No pictures, everything else exact: set down the entries in full.

◆ ◆ ◆ ◆ ◆ ◆ ◆

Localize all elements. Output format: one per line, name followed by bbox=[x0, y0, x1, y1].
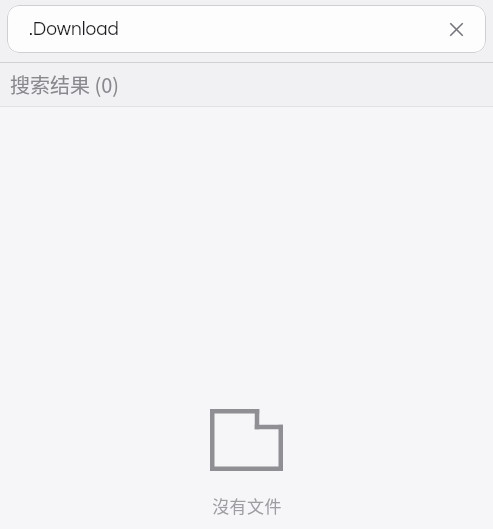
staticText: 搜索结果 (0) bbox=[10, 70, 120, 99]
staticText: .Download bbox=[29, 19, 119, 39]
staticText: 沒有文件 bbox=[212, 493, 282, 518]
button[interactable]: Clear search bbox=[440, 6, 486, 52]
button[interactable]: .Download bbox=[7, 5, 486, 53]
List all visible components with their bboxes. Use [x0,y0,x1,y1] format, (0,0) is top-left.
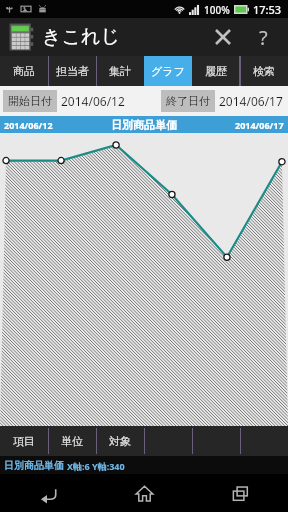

◆ ◆ ◆ ◆ ◆ ◆ ◆

> Solved problem
Localize all elements. Output format: one per line, name followed by bbox=[x0, y0, x1, y1].
staticText: 搜索结果 (0) bbox=[10, 70, 120, 99]
staticText: .Download bbox=[29, 19, 119, 39]
staticText: 沒有文件 bbox=[212, 493, 282, 518]
button[interactable]: Clear search bbox=[440, 6, 486, 52]
button[interactable]: .Download bbox=[7, 5, 486, 53]
List all visible components with their bboxes. Use [x0,y0,x1,y1] format, (0,0) is top-left.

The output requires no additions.